[Work task]: When you print the records below, keep every word exact and leave out the images.
━━━━━ Information
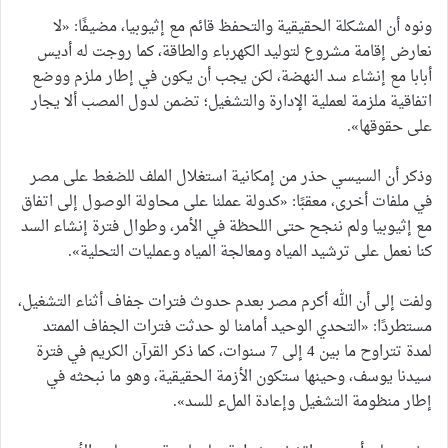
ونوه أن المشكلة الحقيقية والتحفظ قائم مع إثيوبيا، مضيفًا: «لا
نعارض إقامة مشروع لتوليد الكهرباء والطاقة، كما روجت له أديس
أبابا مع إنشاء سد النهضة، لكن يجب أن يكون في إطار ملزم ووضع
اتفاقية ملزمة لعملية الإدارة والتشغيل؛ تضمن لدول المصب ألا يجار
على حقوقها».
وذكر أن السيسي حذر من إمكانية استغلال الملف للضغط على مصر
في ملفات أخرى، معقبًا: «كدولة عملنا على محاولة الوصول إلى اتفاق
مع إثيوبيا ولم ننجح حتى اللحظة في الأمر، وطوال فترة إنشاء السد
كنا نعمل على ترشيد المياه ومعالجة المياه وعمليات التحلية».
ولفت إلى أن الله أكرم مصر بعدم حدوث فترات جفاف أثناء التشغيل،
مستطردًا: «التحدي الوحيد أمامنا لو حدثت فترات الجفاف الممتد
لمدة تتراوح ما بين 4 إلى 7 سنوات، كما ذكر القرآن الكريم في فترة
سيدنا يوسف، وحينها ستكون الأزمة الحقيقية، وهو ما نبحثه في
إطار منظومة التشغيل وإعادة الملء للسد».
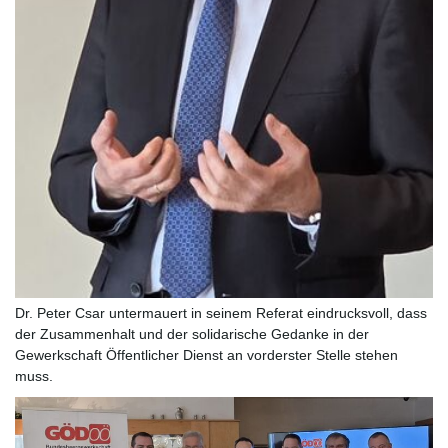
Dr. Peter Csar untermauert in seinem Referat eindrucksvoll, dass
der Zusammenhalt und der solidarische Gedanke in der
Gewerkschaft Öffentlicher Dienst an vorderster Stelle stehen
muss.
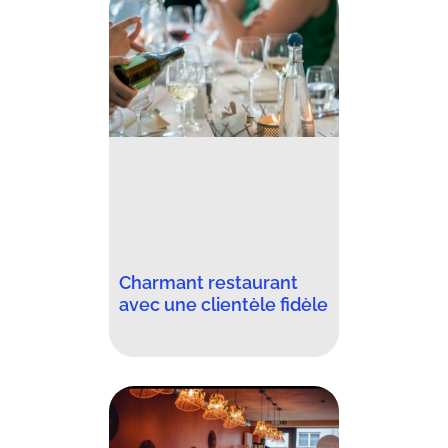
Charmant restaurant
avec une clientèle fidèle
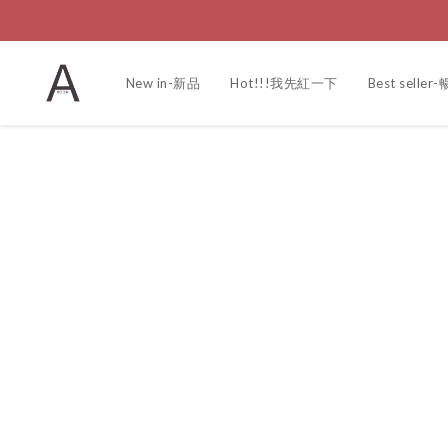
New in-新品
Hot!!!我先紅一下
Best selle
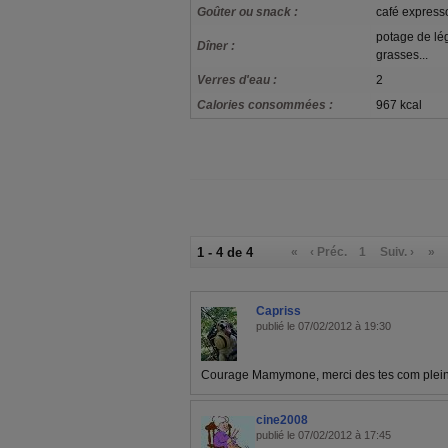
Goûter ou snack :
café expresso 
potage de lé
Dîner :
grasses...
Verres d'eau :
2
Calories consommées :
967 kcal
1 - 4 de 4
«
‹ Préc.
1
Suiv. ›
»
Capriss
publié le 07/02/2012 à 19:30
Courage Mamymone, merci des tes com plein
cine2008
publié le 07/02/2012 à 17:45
━━━━━━━━━━
[Response to the exercise]:
ونوه أن المشكلة الحقيقية والتحفظ قائم مع إثيوبيا، مضيفًا: «لا
نعارض إقامة مشروع لتوليد الكهرباء والطاقة، كما روجت له أديس
أبابا مع إنشاء سد النهضة، لكن يجب أن يكون في إطار ملزم ووضع
اتفاقية ملزمة لعملية الإدارة والتشغيل؛ تضمن لدول المصب ألا يجار
على حقوقها».
وذكر أن السيسي حذر من إمكانية استغلال الملف للضغط على مصر
في ملفات أخرى، معقبًا: «كدولة عملنا على محاولة الوصول إلى اتفاق
مع إثيوبيا ولم ننجح حتى اللحظة في الأمر، وطوال فترة إنشاء السد
كنا نعمل على ترشيد المياه ومعالجة المياه وعمليات التحلية».
ولفت إلى أن الله أكرم مصر بعدم حدوث فترات جفاف أثناء التشغيل،
مستطردًا: «التحدي الوحيد أمامنا لو حدثت فترات الجفاف الممتد
لمدة تتراوح ما بين 4 إلى 7 سنوات، كما ذكر القرآن الكريم في فترة
سيدنا يوسف، وحينها ستكون الأزمة الحقيقية، وهو ما نبحثه في
إطار منظومة التشغيل وإعادة الملء للسد».
Dr. Peter Csar untermauert in seinem Referat eindrucksvoll, dass
der Zusammenhalt und der solidarische Gedanke in der
Gewerkschaft Öffentlicher Dienst an vorderster Stelle stehen
muss.
Charmant restaurant
avec une clientèle fidèle
New in-新品
Hot!!!我先紅一下
Best selle
Goûter ou snack :
café expresso 
potage de lé
Dîner :
grasses...
Verres d'eau :
2
Calories consommées :
967 kcal
1 - 4 de 4
«
‹ Préc.
1
Suiv. ›
»
Capriss
publié le 07/02/2012 à 19:30
Courage Mamymone, merci des tes com plein
cine2008
publié le 07/02/2012 à 17:45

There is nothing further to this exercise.